WHAT YOU ARE ASKED TO DO — Your output should be the entries below, exact in every detail.

Segment Start: DATA EXTRACTS

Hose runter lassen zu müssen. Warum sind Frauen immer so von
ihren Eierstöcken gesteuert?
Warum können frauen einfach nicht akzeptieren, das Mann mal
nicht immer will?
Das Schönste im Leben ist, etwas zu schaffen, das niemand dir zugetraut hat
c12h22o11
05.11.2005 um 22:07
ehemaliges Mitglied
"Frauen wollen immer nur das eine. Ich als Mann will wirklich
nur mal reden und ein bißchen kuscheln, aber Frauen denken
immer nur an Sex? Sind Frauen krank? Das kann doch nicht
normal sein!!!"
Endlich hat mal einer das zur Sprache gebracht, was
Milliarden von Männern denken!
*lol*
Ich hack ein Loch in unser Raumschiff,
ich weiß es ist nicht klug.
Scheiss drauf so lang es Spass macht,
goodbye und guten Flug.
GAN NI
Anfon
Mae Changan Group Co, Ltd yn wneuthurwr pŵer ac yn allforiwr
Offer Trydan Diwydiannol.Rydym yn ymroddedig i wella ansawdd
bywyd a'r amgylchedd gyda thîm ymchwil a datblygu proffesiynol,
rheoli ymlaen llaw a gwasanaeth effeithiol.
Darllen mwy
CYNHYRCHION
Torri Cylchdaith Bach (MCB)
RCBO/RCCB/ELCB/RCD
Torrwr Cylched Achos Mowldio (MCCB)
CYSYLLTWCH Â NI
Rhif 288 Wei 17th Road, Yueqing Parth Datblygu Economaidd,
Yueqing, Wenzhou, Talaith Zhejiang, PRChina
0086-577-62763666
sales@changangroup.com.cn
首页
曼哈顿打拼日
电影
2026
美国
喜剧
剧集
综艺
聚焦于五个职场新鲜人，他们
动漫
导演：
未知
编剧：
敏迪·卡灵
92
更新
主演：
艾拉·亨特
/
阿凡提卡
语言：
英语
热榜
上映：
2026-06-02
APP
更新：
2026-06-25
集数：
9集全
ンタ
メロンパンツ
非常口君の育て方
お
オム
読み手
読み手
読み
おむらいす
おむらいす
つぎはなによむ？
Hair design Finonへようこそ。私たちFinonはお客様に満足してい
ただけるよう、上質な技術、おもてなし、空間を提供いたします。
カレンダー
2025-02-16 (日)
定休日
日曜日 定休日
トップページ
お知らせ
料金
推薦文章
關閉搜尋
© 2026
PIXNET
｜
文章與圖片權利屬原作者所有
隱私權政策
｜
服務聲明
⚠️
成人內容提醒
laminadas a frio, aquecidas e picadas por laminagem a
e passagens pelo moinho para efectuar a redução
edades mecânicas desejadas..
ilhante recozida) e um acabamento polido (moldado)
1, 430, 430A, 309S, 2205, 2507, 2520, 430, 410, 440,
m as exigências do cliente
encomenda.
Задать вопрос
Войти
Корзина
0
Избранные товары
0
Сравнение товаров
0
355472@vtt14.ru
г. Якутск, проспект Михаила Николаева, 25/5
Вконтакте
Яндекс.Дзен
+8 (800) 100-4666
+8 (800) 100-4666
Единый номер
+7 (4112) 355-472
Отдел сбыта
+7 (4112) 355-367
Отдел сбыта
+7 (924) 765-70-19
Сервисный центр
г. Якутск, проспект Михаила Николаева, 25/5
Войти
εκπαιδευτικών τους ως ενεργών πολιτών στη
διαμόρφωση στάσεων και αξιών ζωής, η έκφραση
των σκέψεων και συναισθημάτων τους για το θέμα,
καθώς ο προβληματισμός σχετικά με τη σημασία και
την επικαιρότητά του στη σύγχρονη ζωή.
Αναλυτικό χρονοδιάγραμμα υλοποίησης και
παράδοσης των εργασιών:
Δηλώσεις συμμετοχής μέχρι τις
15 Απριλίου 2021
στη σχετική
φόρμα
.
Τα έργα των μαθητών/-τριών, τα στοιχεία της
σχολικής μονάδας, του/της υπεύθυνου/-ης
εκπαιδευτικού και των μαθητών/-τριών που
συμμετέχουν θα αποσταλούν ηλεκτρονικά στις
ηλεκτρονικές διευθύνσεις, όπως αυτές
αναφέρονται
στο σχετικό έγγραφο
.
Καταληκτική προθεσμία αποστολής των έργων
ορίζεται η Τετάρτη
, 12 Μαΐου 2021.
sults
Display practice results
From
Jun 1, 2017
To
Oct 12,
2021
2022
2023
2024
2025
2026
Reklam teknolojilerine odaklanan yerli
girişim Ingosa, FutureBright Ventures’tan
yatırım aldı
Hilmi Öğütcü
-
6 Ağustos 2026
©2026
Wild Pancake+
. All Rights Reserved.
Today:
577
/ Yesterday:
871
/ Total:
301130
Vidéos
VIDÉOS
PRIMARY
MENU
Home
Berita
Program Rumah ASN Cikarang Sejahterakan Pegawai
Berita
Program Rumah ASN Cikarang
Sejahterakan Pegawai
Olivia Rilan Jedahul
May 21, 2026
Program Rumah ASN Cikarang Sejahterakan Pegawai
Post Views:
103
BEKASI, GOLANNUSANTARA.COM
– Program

Segment End: DATA EXTRACTS

RESPONSE FOR THIS EXERCISE —
Hose runter lassen zu müssen. Warum sind Frauen immer so von
ihren Eierstöcken gesteuert?
Warum können frauen einfach nicht akzeptieren, das Mann mal
nicht immer will?
Das Schönste im Leben ist, etwas zu schaffen, das niemand dir zugetraut hat
c12h22o11
05.11.2005 um 22:07
ehemaliges Mitglied
"Frauen wollen immer nur das eine. Ich als Mann will wirklich
nur mal reden und ein bißchen kuscheln, aber Frauen denken
immer nur an Sex? Sind Frauen krank? Das kann doch nicht
normal sein!!!"
Endlich hat mal einer das zur Sprache gebracht, was
Milliarden von Männern denken!
*lol*
Ich hack ein Loch in unser Raumschiff,
ich weiß es ist nicht klug.
Scheiss drauf so lang es Spass macht,
goodbye und guten Flug.
GAN NI
Anfon
Mae Changan Group Co, Ltd yn wneuthurwr pŵer ac yn allforiwr
Offer Trydan Diwydiannol.Rydym yn ymroddedig i wella ansawdd
bywyd a'r amgylchedd gyda thîm ymchwil a datblygu proffesiynol,
rheoli ymlaen llaw a gwasanaeth effeithiol.
Darllen mwy
CYNHYRCHION
Torri Cylchdaith Bach (MCB)
RCBO/RCCB/ELCB/RCD
Torrwr Cylched Achos Mowldio (MCCB)
CYSYLLTWCH Â NI
Rhif 288 Wei 17th Road, Yueqing Parth Datblygu Economaidd,
Yueqing, Wenzhou, Talaith Zhejiang, PRChina
0086-577-62763666
sales@changangroup.com.cn
首页
曼哈顿打拼日
电影
2026
美国
喜剧
剧集
综艺
聚焦于五个职场新鲜人，他们
动漫
导演：
未知
编剧：
敏迪·卡灵
92
更新
主演：
艾拉·亨特
/
阿凡提卡
语言：
英语
热榜
上映：
2026-06-02
APP
更新：
2026-06-25
集数：
9集全
ンタ
メロンパンツ
非常口君の育て方
お
オム
読み手
読み手
読み
おむらいす
おむらいす
つぎはなによむ？
Hair design Finonへようこそ。私たちFinonはお客様に満足してい
ただけるよう、上質な技術、おもてなし、空間を提供いたします。
カレンダー
2025-02-16 (日)
定休日
日曜日 定休日
トップページ
お知らせ
料金
推薦文章
關閉搜尋
© 2026
PIXNET
｜
文章與圖片權利屬原作者所有
隱私權政策
｜
服務聲明
⚠️
成人內容提醒
laminadas a frio, aquecidas e picadas por laminagem a
e passagens pelo moinho para efectuar a redução
edades mecânicas desejadas..
ilhante recozida) e um acabamento polido (moldado)
1, 430, 430A, 309S, 2205, 2507, 2520, 430, 410, 440,
m as exigências do cliente
encomenda.
Задать вопрос
Войти
Корзина
0
Избранные товары
0
Сравнение товаров
0
355472@vtt14.ru
г. Якутск, проспект Михаила Николаева, 25/5
Вконтакте
Яндекс.Дзен
+8 (800) 100-4666
+8 (800) 100-4666
Единый номер
+7 (4112) 355-472
Отдел сбыта
+7 (4112) 355-367
Отдел сбыта
+7 (924) 765-70-19
Сервисный центр
г. Якутск, проспект Михаила Николаева, 25/5
Войти
εκπαιδευτικών τους ως ενεργών πολιτών στη
διαμόρφωση στάσεων και αξιών ζωής, η έκφραση
των σκέψεων και συναισθημάτων τους για το θέμα,
καθώς ο προβληματισμός σχετικά με τη σημασία και
την επικαιρότητά του στη σύγχρονη ζωή.
Αναλυτικό χρονοδιάγραμμα υλοποίησης και
παράδοσης των εργασιών:
Δηλώσεις συμμετοχής μέχρι τις
15 Απριλίου 2021
στη σχετική
φόρμα
.
Τα έργα των μαθητών/-τριών, τα στοιχεία της
σχολικής μονάδας, του/της υπεύθυνου/-ης
εκπαιδευτικού και των μαθητών/-τριών που
συμμετέχουν θα αποσταλούν ηλεκτρονικά στις
ηλεκτρονικές διευθύνσεις, όπως αυτές
αναφέρονται
στο σχετικό έγγραφο
.
Καταληκτική προθεσμία αποστολής των έργων
ορίζεται η Τετάρτη
, 12 Μαΐου 2021.
sults
Display practice results
From
Jun 1, 2017
To
Oct 12,
2021
2022
2023
2024
2025
2026
Reklam teknolojilerine odaklanan yerli
girişim Ingosa, FutureBright Ventures’tan
yatırım aldı
Hilmi Öğütcü
-
6 Ağustos 2026
©2026
Wild Pancake+
. All Rights Reserved.
Today:
577
/ Yesterday:
871
/ Total:
301130
Vidéos
VIDÉOS
PRIMARY
MENU
Home
Berita
Program Rumah ASN Cikarang Sejahterakan Pegawai
Berita
Program Rumah ASN Cikarang
Sejahterakan Pegawai
Olivia Rilan Jedahul
May 21, 2026
Program Rumah ASN Cikarang Sejahterakan Pegawai
Post Views:
103
BEKASI, GOLANNUSANTARA.COM
– Program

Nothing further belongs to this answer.